Flow Cytometry Analysis

For cell staining, cells were incubated (3 × 105 cells/well) with appropriate antibodies diluted in 50 µl staining buffer (PBS, 5% FCS, 1% BSA, 5 mM EDTA). After incubation (30 min, 4°C), cells were washed twice with staining buffer and analyzed in a Gallios cytometer (Beckman Coulter, CA, USA). Experiments were analyzed using FlowJo software (FlowJo, OR, USA).

Antibodies used include anti-mCD95-PE (BD Biosciences, CA, USA), -mCD95L-PE (BD Biosciences), and -CXCR4-biotin (R&D Systems, MN, USA). Streptavidin PE was from Beckman Coulter.

Attachment of LVP to Latex Beads

To evaluate FasL-expressing LVP, we used flow cytometry of LVP coupled to latex beads. Aldehyde/sulfate latex beads (4 µm, 4% w/v; A37304, Invitrogen, ThermoFisher Scientific, MA, USA) were sonicated (5 min, RT) and mixed in a 1:3 v/v ratio with LVP (15 min, RT). PBS (1 ml) was added, and the final suspension was incubated (60 min, 4°C) with continuous rocking. Free reactive groups were blocked using glycine (100 µl, 1 M, 30 min, RT). Beads coupled to LVP were washed with PBS/BSA 0.5%. For FACS analysis, the pellet was resuspended in PBS staining buffer and stained with specific antibodies as described above.

Cell Cycle Analysis

Thymocytes or BaF/3 cells (5 × 105) were incubated (37°C, 5% CO2) with 10 µg/ml control LVP or FasL-LVP (6 h, 37°C). After washing with PBS, cells were resuspended in 50 µl detergent (DNA-Prep Reagent Kit, Beckman Coulter) containing 10 ng/ml PI (DNA-Prep Reagent Kit; 30 min, 37°C). Cell cycle phases were analyzed by flow cytometry. sFasL (2 µg/ml; Peprotech, NJ, USA) crosslinked with anti-6-His antibody (10 µg/ml, Sigma) was used as control.

AV-PI Incorporation

Thymocytes, BaF/3, or L1.2 cells (5 × 105) were incubated (37°C, 5% CO2) with 10 µg/ml control LVP or FasL-LVP (at different time points, 37°C).
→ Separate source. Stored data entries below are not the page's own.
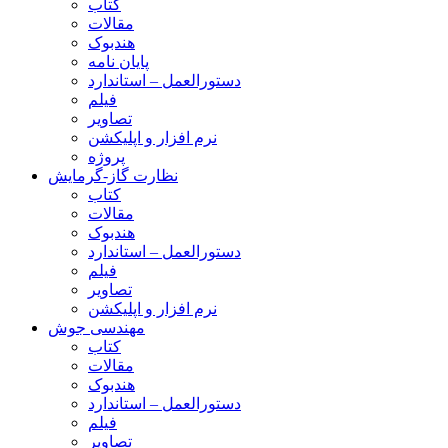
کتاب
مقالات
هندبوک
پایان نامه
دستورالعمل – استاندارد
فیلم
تصاویر
نرم افزار و اپلیکشن
پروژه
نظارت گاز-گرمایش
کتاب
مقالات
هندبوک
دستورالعمل – استاندارد
فیلم
تصاویر
نرم افزار و اپلیکشن
مهندسی جوش
کتاب
مقالات
هندبوک
دستورالعمل – استاندارد
فیلم
تصاویر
Cells were stained with AV-FITC and with PI following the manufacturer protocols (Aposcreen Annexin V apoptosis kit-FITC; Southern Biotech, AL, USA). All samples were analyzed in a Gallios cytometer. The number of early apoptotic (AV+/PI−) and necrotic/late apoptotic (AV+/PI+) cells was expressed as a percentage of total cells.

Western Blot

Cells were lysed in 100 µl lysis buffer containing triethanolamine (20 mM, pH 8) and 2% digitonin, supplemented with protease inhibitors, aprotinin and leupeptin (20 µg/ml each), PMSF (1 mM), and sodium orthovanadate (10 µM). Lysis was carried out with agitation (30 min, 4°C). After centrifugation (15 min, 24,000 × g, 4°C), protein concentration in lysates was determined using BCA (Pierce, IL, USA). Thymocyte lysates (40 µg) and LVP (10, 20, and 40 µl) were resolved by 12% SDS-PAGE, transferred to nitrocellulose membrane (Bio-Rad, CA), blocked with 5% dry milk in TBS (60 min, RT, rocking), and incubated (ON, 4°C) with primary antibodies: anti-mFasL (BD Biosciences), -caspase 8 (Alexis, Switzerland), -caspase 3 (Cell Signaling, MA, USA), or -GFP (Invitrogen, CA, USA). After incubation with appropriate peroxidase (PO)-conjugated secondary antibody (Dako, Denmark), proteins of interest were detected by chemiluminescence (ECL, Pierce, IL, USA). ImageJ software was used for quantitation.

Immunofluorescence

Cells were incubated with Mitotracker (250 nM, 30 min, 37°C, MitoTracker Green FM, ThermoFisher) and seeded (1.5 × 105 cells, 30 min, 37°C) on microscope slides coated with poly-l-lysine (20 µg/ml, ON, 4°C, Sigma-Aldrich). Cells were fixed (PFA 4%, 10 min RT, Sigma-Aldrich), permeabilized (0.2% Triton X-100 in PBS, 10 min, RT), and blocked with blocking buffer (PBS, 1% BSA, 0.1% goat serum, 0.05% T20, 30 min, RT). Anti-cytochrome C antibody was added (1:200 dilution in blocking buffer, 45 min, RT, AbCam) followed by anti-mouse Alexa 647 (1:500 dilution in blocking buffer, 45 min, RT, Molecular Probes). After extensive washing with PBS, samples were incubated with DAPI (1:100, 20 min, RT, Sigma-Aldrich) and analyzed in an Olympus FV1000 confocal microscope with a 63× NA 1.4 oil objective.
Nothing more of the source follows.